I have a [u8; 16384] and a u16. How would I "temporarily transmute" the array so I can set the two u8s at once, the first to the least significant byte and the second to the most significant byte?

As DK suggests, you probably shouldn't really use unsafe code to reinterpret the memory... but you can if you want to.

If you really want to go that route, you should be aware of a couple of gotchas:

• You could have an alignment problem. If you just take a &mut [u8] from somewhere and convert it to a &mut [u16], it could refer to some memory region that is not properly aligned to be accessed as a u16. Depending on what computer you run this code on, such an unaligned memory access might be illegal. In this case, the program would probably abort somehow. For example, the CPU could generate some kind of signal which the operating system responds to in order to kill the process.
• It'll be non-portable.
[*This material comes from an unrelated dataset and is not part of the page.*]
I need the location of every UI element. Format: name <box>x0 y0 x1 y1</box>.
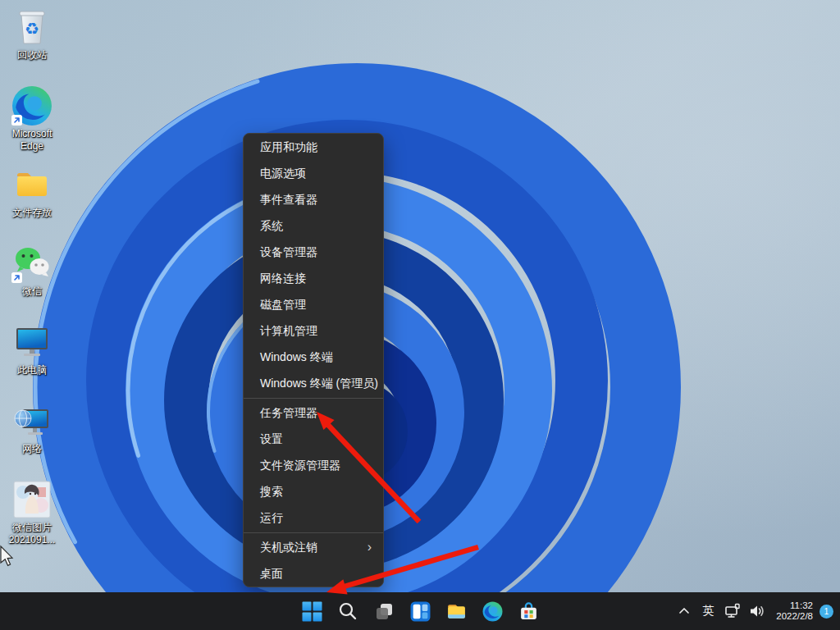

Even without the alignment issue, you'll get different results on different machines (little- versus big-endian machines).

If you can switch it around (creating a u16 array and temporarily dealing with it on a byte level), you would solve the potential memory alignment problem:

/// warning: The resulting byte view is system-specific
unsafe fn raw_byte_access(s16: &mut [u16]) -> &mut [u8] {
    use std::slice;
    slice::from_raw_parts_mut(s16.as_mut_ptr() as *mut u8, s16.len() * 2)
}

On a big-endian machine, this function will not do what you want; you want a little-endian byte order. You can only use this as an optimization for little-endian machines and need to stick with a solution like DK's for big- or mixed-endian machines.

The obvious, safe and portable way is to just use math.

fn set_u16_le(a: &mut [u8], v: u16) {
    a[0] = v as u8;
    a[1] = (v >> 8) as u8;
}

If you want a higher-level interface, there's the byteorder crate which is designed to do this.

You should definitely not use transmute to turn a [u8] into a [u16], because that doesn't guarantee anything about the byte order.